【読書】池井戸潤『半沢直樹 アルルカンと道化師』講談社

 池井戸潤半沢直樹 アルルカンと道化師』講談社を読了。
 上司に疎まれて東京中央銀行大阪西支店の融資部に飛ばされていた半沢直樹のもとに、業績が低迷している美術系出版社の買収話が持ち込まれる。銀行としてM&Aを大きな柱にしたいという方針が打ち出されたためであるが、その出版社の社長は買収話に消極的で、それよりも業績を立ち直らせるための融資を求めてくる。半沢としても、融資を通してその出版社を支援すべきだと判断するのだが、上の方から強引に買収を進めるようにと圧力がかかってくる。しかも、買収のために出されてきた条件が破格すぎることから、背後になにか秘密が隠されているのではという疑いを持つようになるのだったが……。
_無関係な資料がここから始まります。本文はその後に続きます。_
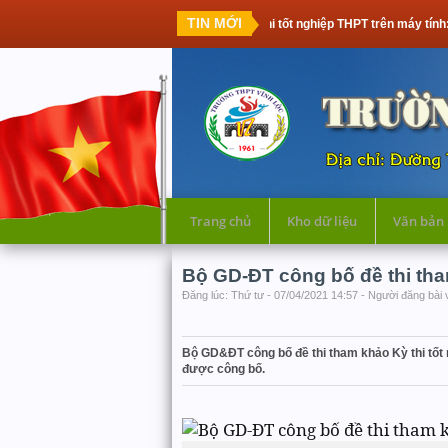
TIN MỚI
Thi tốt nghiệp THPT trên máy tính: Thế hệ họ
Trang chủ
Kho dữ liệu
Văn bản
Bộ GD-ĐT công bố đề thi tha
Đăng lúc: Thứ tư - 07/04/2021 14:57 - Người đăng bài 
Bộ GD&ĐT công bố đề thi tham khảo Kỳ thi tốt n
được công bố.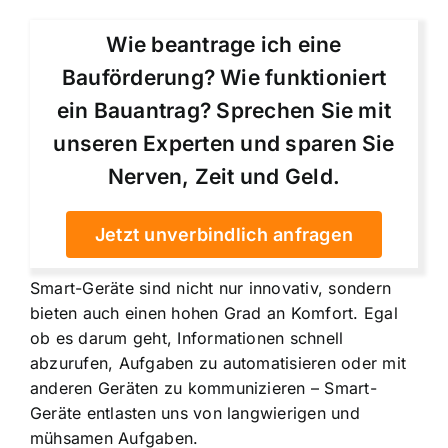
Wie beantrage ich eine
Bauförderung? Wie funktioniert
ein Bauantrag? Sprechen Sie mit
unseren Experten und sparen Sie
Nerven, Zeit und Geld.
Jetzt unverbindlich anfragen
Smart-Geräte sind nicht nur innovativ, sondern
bieten auch einen hohen Grad an Komfort. Egal
ob es darum geht, Informationen schnell
abzurufen, Aufgaben zu automatisieren oder mit
anderen Geräten zu kommunizieren – Smart-
Geräte entlasten uns von langwierigen und
mühsamen Aufgaben.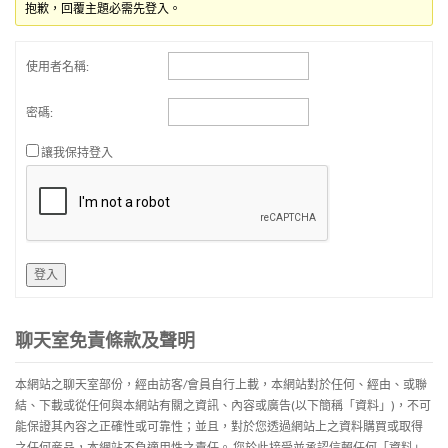
抱歉，回覆主題必需先登入。
使用者名稱:
密碼:
讓我保持登入
登入
聊天室免責條款及聲明
本網站之聊天室部份，經由訪客/會員自行上載，本網站對於任何、經由、或聯
結、下載或從任何與本網站有關之資訊、內容或廣告(以下簡稱「資料」)，不可
能保證其內容之正確性或可靠性；並且，對於您透過網站上之資料購買或取得
之任何産品，本網站不負適用性之責任。 您於此接受並承認信賴任何「資料」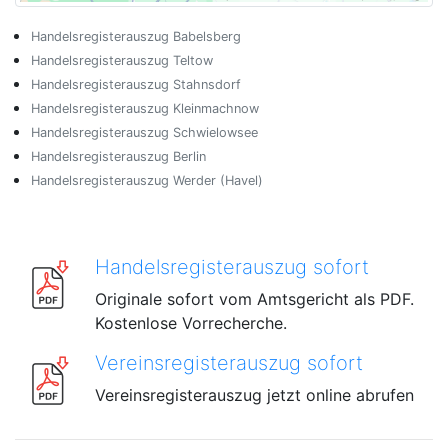
Handelsregisterauszug Babelsberg
Handelsregisterauszug Teltow
Handelsregisterauszug Stahnsdorf
Handelsregisterauszug Kleinmachnow
Handelsregisterauszug Schwielowsee
Handelsregisterauszug Berlin
Handelsregisterauszug Werder (Havel)
Handelsregisterauszug sofort
Originale sofort vom Amtsgericht als PDF.
Kostenlose Vorrecherche.
Vereinsregisterauszug sofort
Vereinsregisterauszug jetzt online abrufen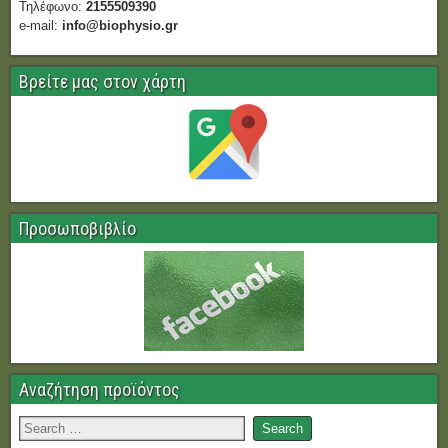
Τηλέφωνο:
2155509390
e-mail:
info@biophysio.gr
Βρείτε μας στον χάρτη
Προσωποβιβλίο
Αναζήτηση προϊόντος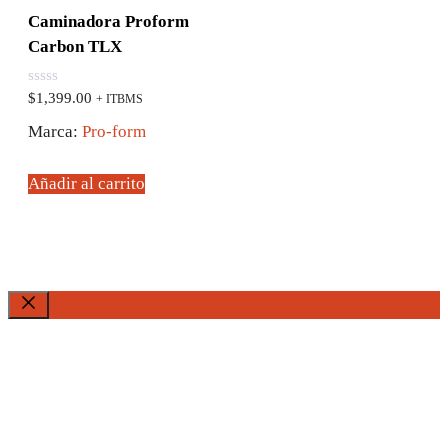
Caminadora Proform
Carbon TLX
0
$
1,399.00
+ ITBMS
de
5
Marca:
Pro-form
Añadir al carrito
Cerrar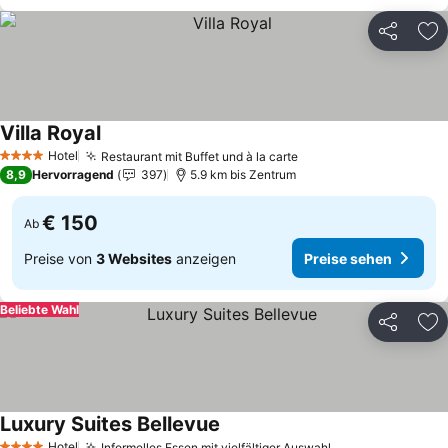
Teilen
Zu
Villa Royal
Preise sehen
Hotel
Restaurant mit Buffet und à la carte
Preise sehen
4 Sterne
8,9
Hervorragend
397
5.9 km bis Zentrum
€ 150
Ab
Preise von
3 Websites
anzeigen
Preise sehen
Beliebte Wahl
Teilen
Zu
Luxury Suites Bellevue
Preise sehen
Hotel
Informelles Essen mit vielfältiger Auswahl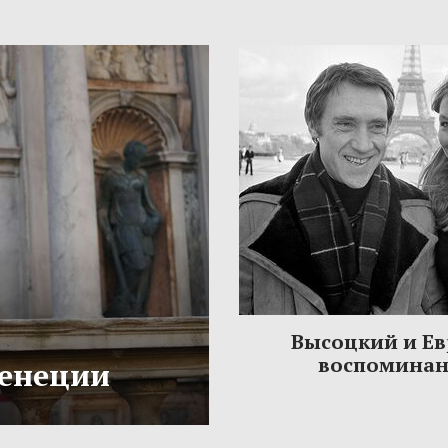
Высоцкий и Ев
воспомина
Венеции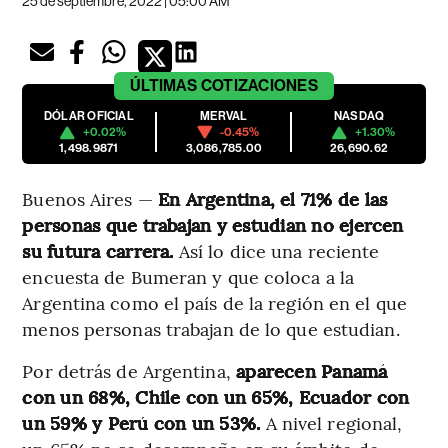
25 de septiembre, 2022 | 05:00 AM
ÚLTIMAS
COTIZACIONES
DÓLAR OFICIAL
MERVAL
NASDAQ
+0.02%
-0.45%
+1.30%
1,498.9871
3,086,785.00
26,690.62
Buenos Aires —
En Argentina, el 71% de las
personas que trabajan y estudian no ejercen
su futura carrera.
Así lo dice una reciente
encuesta de Bumeran y que coloca a la
Argentina como el país de la región en el que
menos personas trabajan de lo que estudian.
Por detrás de Argentina,
aparecen Panamá
con un 68%, Chile con un 65%, Ecuador con
un 59% y Perú con un 53%.
A nivel regional,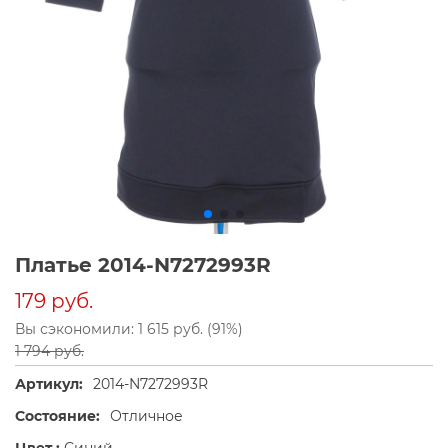
Платье 2014-N7272993R
179 руб.
Вы сэкономили: 1 615 руб. (91%)
1 794 руб.
Артикул:
2014-N7272993R
Состояние:
Отличное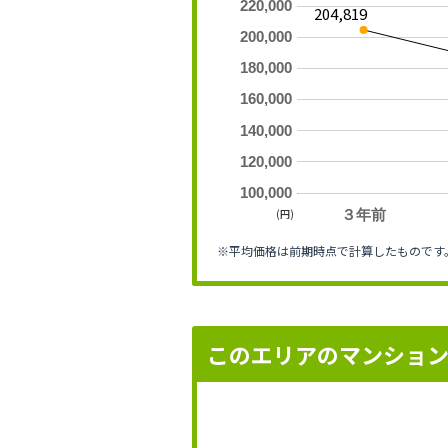
220,000
204,819
200,000
180,000
160,000
140,000
120,000
100,000
(円)
３年前
※平均価格は前期時点で計算したものです
このエリアのマンショ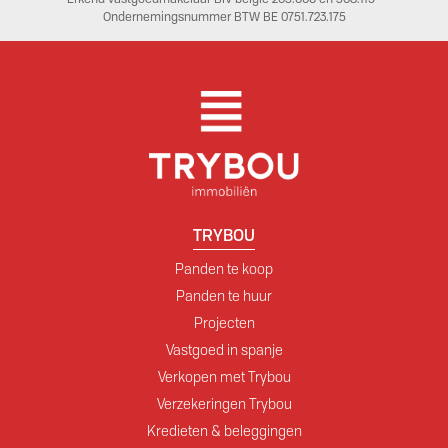
Ondernemingsnummer BTW BE 0751.723.175
TRYBOU
Panden te koop
Panden te huur
Projecten
Vastgoed in spanje
Verkopen met Trybou
Verzekeringen Trybou
Kredieten & beleggingen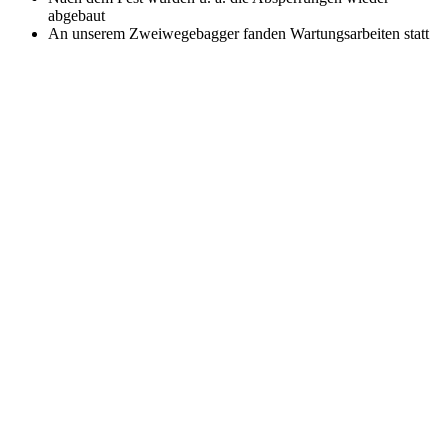
abgebaut
An unserem Zweiwegebagger fanden Wartungsarbeiten statt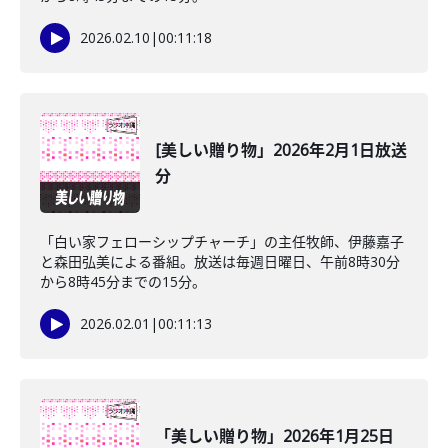
2026.02.10
|
00:11:18
[美しい贈り物」2026年2月1日放送
分
「白い家フェローシップチャーチ」の主任牧師、伊藤嘉子
と森田弘美による番組。放送は毎週日曜日、午前8時30分
から8時45分までの15分。
2026.02.01
|
00:11:13
「美しい贈り物」2026年1月25日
 テレビドラマが話題になった直後に書き下ろし小説として刊行されたので、話題が盛り上がっているうちに大急ぎで書いて出した安易な作品なのでは、などと侮っていたのだけれど、ぜんぜんそんなことはなかった。大手IT企業の社長が小さな出版社を買収したがる謎や、若い美術家のエピソードなど、なかなか面白い。それに、池井戸潤作品のお約束の展開である、なんともにくったらしい悪役に主人公がとことん追い詰められ、なにをどうやっても勝ち目はないだろうという状況から大逆転を勝ち取るという王道の展開が実に小気味よい。池井戸潤の小説は、すべてこのワンパターンなのだけれど、最後に展開される大逆転ドラマが実に痛快で、くせになってしまう心地よさなのだ。
 読んでいる間、登場人物の外見に関する描写がまったくなくても、ずっと半沢直樹堺雅人だし、銀行本店にいながらずっと半沢を支援している渡真利は及川光博のイメージなので、こういうところはテレビドラマでイメージができあがってしまうと読みやすいなと思ってしまった。